Comenzamos a compartir los almuerzos, las cenas, descubrimos su forma de saber esperar en la cola, con paciencia mientras se cuentan sus historias, sus estudios, sus trabajos, sus talentos.

En un rincón alguno toca un instrumento que sobrevivió al viaje o fue regalado por alguien; descubrimos que bailar y cantar da alegría y hace reír.

Y ahora qué necesitan: una pelota. Y Bárbara entra a un negocio de artículos deportivos y sale con una pelota de cuero verdadero, inflada. Y comienza eso que siempre ha unido a los pueblos. El campeonato mundial: Italia vs Siria, Eritrea vs Irak.

Y ahora qué necesitan: ¡poderlos ayudar! Dame la posibilidad de ayudarte, yo puedo ser mecánico, yo carpintero, yo puedo ir a comprar lo que necesite algún anciano. Y así sucede que un joven de Siria, estudiante de derecho en Damasco y ahora en fuga hacia Alemania, logra ayudar en una mudanza que le permite ganar 30€. Con este dinero decide hacer compras de almacén para quien le había donado la ropa y una tarjeta telefónica.

¡Reciprocidad!
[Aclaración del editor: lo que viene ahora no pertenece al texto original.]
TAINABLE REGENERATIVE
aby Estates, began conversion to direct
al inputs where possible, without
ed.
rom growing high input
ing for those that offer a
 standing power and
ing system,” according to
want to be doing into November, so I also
Se llama reciprocidad entre seres humanos.

Hemos descubierto que también los muchos o pocos voluntarios “necesitan ayuda”, no material, de objetos o cosas, sino de sostén psicológico/existencial para superar el vértigo continuo de impotencia, generada por el abismo entre lo que habría que hacer y lo que de verdad se alcanza a hacer.

El punto entonces es no quedarse mirando el paisaje humano devastador, sino retomar el sentido de salvar aunque sea sólo a una persona. Sí, tal como dice el Corán o el Talmud: quien salva a una persona, salva a toda la humanidad.
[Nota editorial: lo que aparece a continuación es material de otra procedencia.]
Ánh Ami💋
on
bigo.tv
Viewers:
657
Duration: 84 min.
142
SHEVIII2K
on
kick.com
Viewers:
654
Esta ha sido nuestra actividad en este verano en Milán y pensamos que en tanto las fuerzas nos lo permitan, seguirá siendo nuestra actividad principal como “humanistas en el mundo”: una hora al día o incluso menos, multiplicado por todos los que fuimos a la manifestación del viernes pasado, podríamos ofrecer una fuerza de una potencia inigualable y absolutamente irreverente respecto de las leyes, decretos, reglamentos de policía.